She'd had to drive over even sharper opposition to get everyone's agreement to her proposal to use Hope as the transport for the departing Mesan personnel. Web Du Havel had sided with her immediately, but Jeremy had dug in his heels.
Let the swine make the trip in cubbyholes aboard Solarian warships.
The children, too?
Those are not children. Those are young vipers.
No. NO. There isn't enough room for all of them. Leave any behind . . .
Vipers.
Damn you, Jeremy! I will not be crowned standing in a lake of blood and vomit! End the slaughter now! NOW, do you hear!
It had been the first clash of wills between her and Jeremy. And . . .
She'd won, to her surprise. Mostly because, she decided afterward, even Jeremy had been a little shaken by the horror. Especially after one particularly savage group of slaves had gleefully broadcast a transmission which recorded for posterity the execution of three overseers. Insofar as the antiseptic term "execution" could be applied to death by torture.
Web had helped, adding his quiet and calm reasoning to her own stubborn fury.

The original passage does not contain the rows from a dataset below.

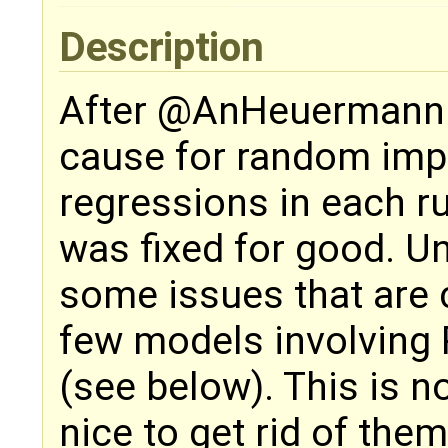
Description
After @AnHeuermann
cause for random im
regressions in each ru
was fixed for good. Un
some issues that are 
few models involving 
(see below). This is no
nice to get rid of them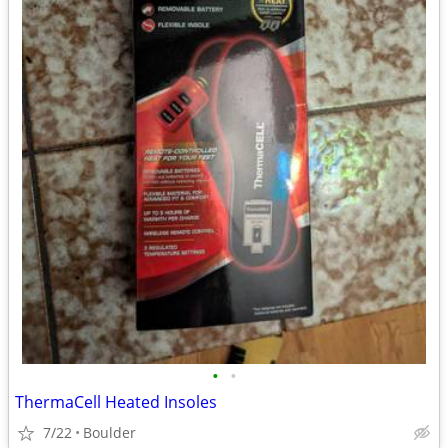
•
•
ThermaCell Heated Insoles
7/22
Boulder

"We must end it now, Jeremy—as quickly as possible, whatever it takes—or we will suffer a monumental disaster in public relations. Bad enough that recording will be used by Manpower from now on, every chance they get. If we can at least demonstrate that the new government did everything in its power to bring the butchery to a halt, we can contain the damage. In the end, most people will accept the spontaneous fury of rebelling slaves. They will not accept the cold-blooded callousness of established power. Let them have the Hope."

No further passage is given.